In the material below, find the line containing "his material is not" and the line containing "plants, potential nesting areas, and". Output those two lines and all lines between them exactly, without pictures.

Extracted information:
····················
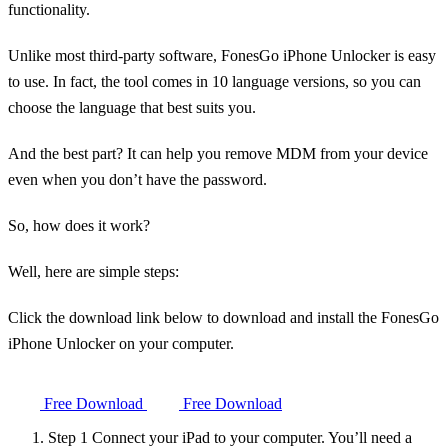
functionality.
Unlike most third-party software, FonesGo iPhone Unlocker is easy
to use. In fact, the tool comes in 10 language versions, so you can
choose the language that best suits you.
And the best part? It can help you remove MDM from your device
even when you don’t have the password.
So, how does it work?
Well, here are simple steps:
Click the download link below to download and install the FonesGo
iPhone Unlocker on your computer.
Free Download
Free Download
Step 1
Connect your iPad to your computer. You’ll need a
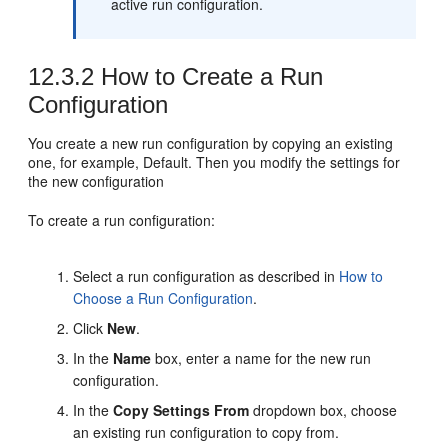
active run configuration.
12.3.2
How to Create a Run
Configuration
You create a new run configuration by copying an existing
one, for example, Default. Then you modify the settings for
the new configuration
To create a run configuration:
Select a run configuration as described in
How to
Choose a Run Configuration
.
Click
New
.
In the
Name
box, enter a name for the new run
configuration.
In the
Copy Settings From
dropdown box, choose
an existing run configuration to copy from.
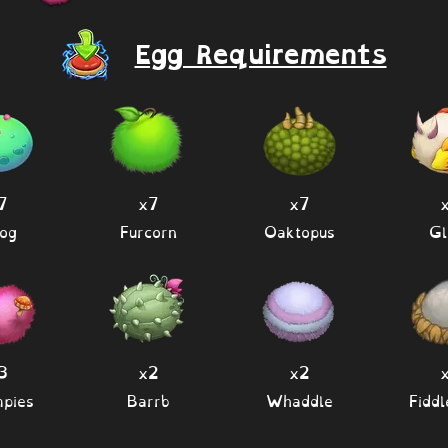
Egg Requirements
7
x7
x7
og
Furcorn
Oaktopus
Gl
3
x2
x2
pies
Barrb
Whaddle
Fidd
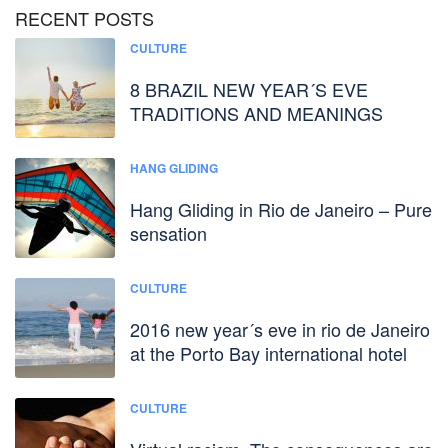
RECENT POSTS
CULTURE
8 BRAZIL NEW YEAR´S EVE
TRADITIONS AND MEANINGS
HANG GLIDING
Hang Gliding in Rio de Janeiro – Pure
sensation
CULTURE
2016 new year´s eve in rio de Janeiro
at the Porto Bay international hotel
CULTURE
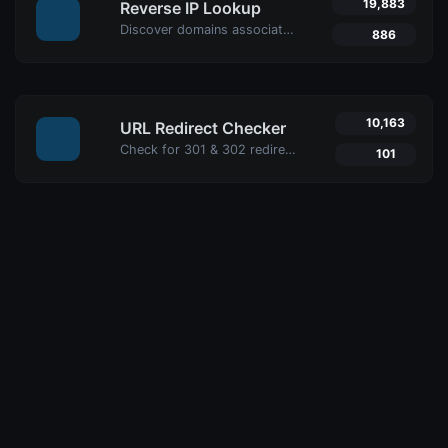
19,883
Reverse IP Lookup
Discover domains associated with any IP using Uptime4's Reverse IP Lookup Tool. Ideal for cybersecurity, web hosting analysis, and SEO optimization.
886
10,163
URL Redirect Checker
Check for 301 & 302 redirects of a specific URL with Uptime4's Redirect Checker Tool. Ensure seamless SEO, performance, and security for your site.
101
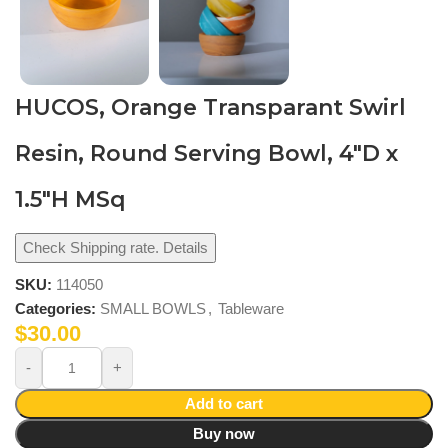
HUCOS, Orange Transparant Swirl
Resin, Round Serving Bowl, 4″D x
1.5″H MSq
Check Shipping rate. Details
SKU:
114050
Categories:
SMALL BOWLS
,
Tableware
$
30.00
Add to cart
Buy now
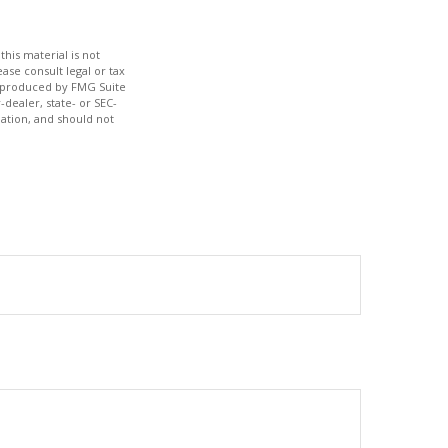
his material is not
ase consult legal or tax
nd produced by FMG Suite
-dealer, state- or SEC-
ation, and should not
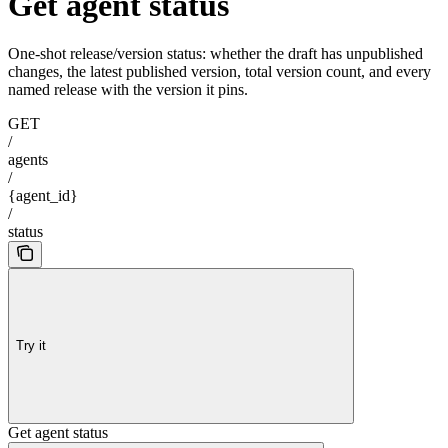
Get agent status
One-shot release/version status: whether the draft has unpublished
changes, the latest published version, total version count, and every
named release with the version it pins.
GET
/
agents
/
{agent_id}
/
status
Try it
Get agent status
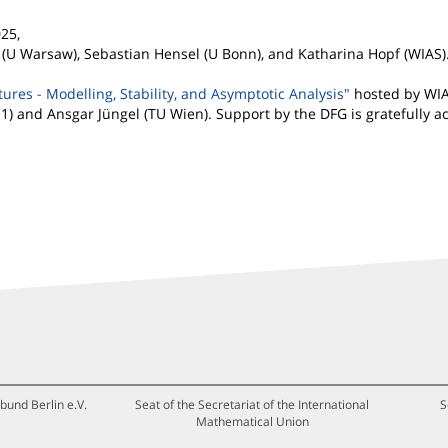
25,
 (U Warsaw), Sebastian Hensel (U Bonn), and Katharina Hopf (WIAS)
res - Modelling, Stability, and Asymptotic Analysis"
hosted by WIA
 1) and Ansgar Jüngel (TU Wien). Support by the DFG is gratefully 
bund Berlin e.V.
Seat of the Secretariat of the International
S
Mathematical Union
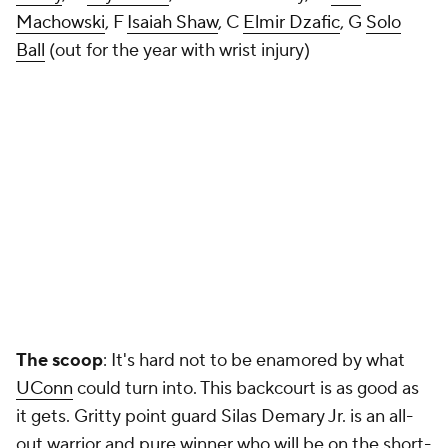
Machowski
, F
Isaiah Shaw
, C
Elmir Dzafic
, G
Solo
Ball
(out for the year with wrist injury)
The scoop
: It's hard not to be enamored by what
UConn
could
turn into. This backcourt is as good as
it gets. Gritty point guard Silas Demary Jr. is an all-
out warrior and pure winner who will be on the short-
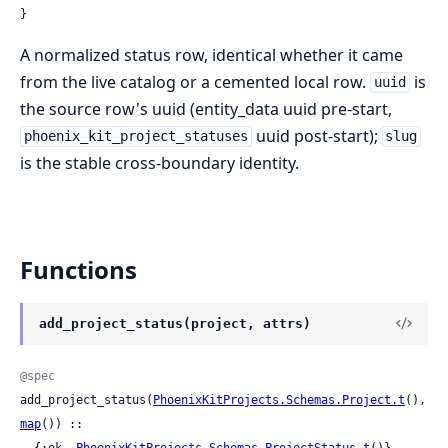
}
A normalized status row, identical whether it came
from the live catalog or a cemented local row.
is
uuid
the source row's uuid (entity_data uuid pre-start,
uuid post-start);
phoenix_kit_project_statuses
slug
is the stable cross-boundary identity.
Functions
add_project_status(project, attrs)
@spec
add_project_status(
PhoenixKitProjects.Schemas.Project.t
(), 
map
()) ::

  {:ok, 
PhoenixKitProjects.Schemas.ProjectStatus.t
()}
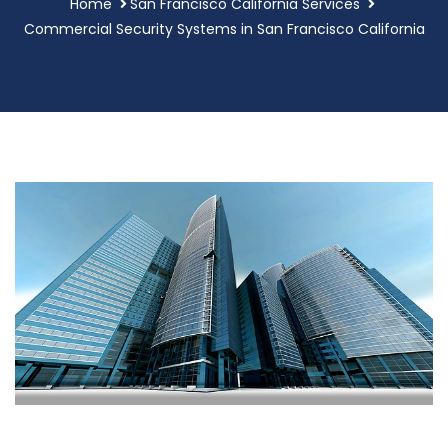
Home
San Francisco California Services
Commercial Security Systems in San Francisco California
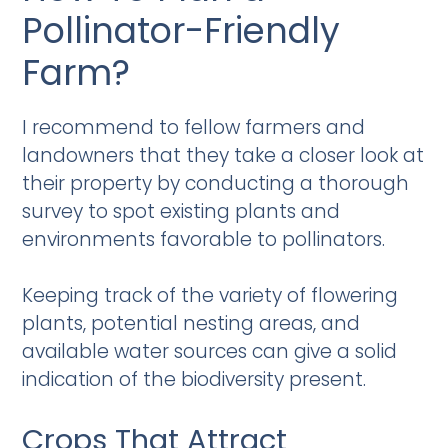
Pollinator-Friendly
Farm?
I recommend to fellow farmers and
landowners that they take a closer look at
their property by conducting a thorough
survey to spot existing plants and
environments favorable to pollinators.
Keeping track of the variety of flowering
plants, potential nesting areas, and
available water sources can give a solid
indication of the biodiversity present.
Crops That Attract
····················
Response for this exercise:
his material is not
ase consult legal or tax
nd produced by FMG Suite
-dealer, state- or SEC-
ation, and should not
Get agent status
One-shot release/version status: whether the draft has unpublished
changes, the latest published version, total version count, and every
named release with the version it pins.
GET
/
agents
/
{agent_id}
/
status
Try it
Get agent status
25,
 (U Warsaw), Sebastian Hensel (U Bonn), and Katharina Hopf (WIAS)
res - Modelling, Stability, and Asymptotic Analysis"
hosted by WIA
 1) and Ansgar Jüngel (TU Wien). Support by the DFG is gratefully 
bund Berlin e.V.
Seat of the Secretariat of the International
S
Mathematical Union
Machowski
, F
Isaiah Shaw
, C
Elmir Dzafic
, G
Solo
Ball
(out for the year with wrist injury)
The scoop
: It's hard not to be enamored by what
UConn
could
turn into. This backcourt is as good as
it gets. Gritty point guard Silas Demary Jr. is an all-
out warrior and pure winner who will be on the short-
}
A normalized status row, identical whether it came
from the live catalog or a cemented local row.
is
uuid
the source row's uuid (entity_data uuid pre-start,
uuid post-start);
phoenix_kit_project_statuses
slug
is the stable cross-boundary identity.
Functions
add_project_status(project, attrs)
@spec
add_project_status(
PhoenixKitProjects.Schemas.Project.t
(), 
map
()) ::

  {:ok, 
PhoenixKitProjects.Schemas.ProjectStatus.t
()}
Home
San Francisco California Services
Commercial Security Systems in San Francisco California
Pollinator-Friendly
Farm?
I recommend to fellow farmers and
landowners that they take a closer look at
their property by conducting a thorough
survey to spot existing plants and
environments favorable to pollinators.
Keeping track of the variety of flowering
plants, potential nesting areas, and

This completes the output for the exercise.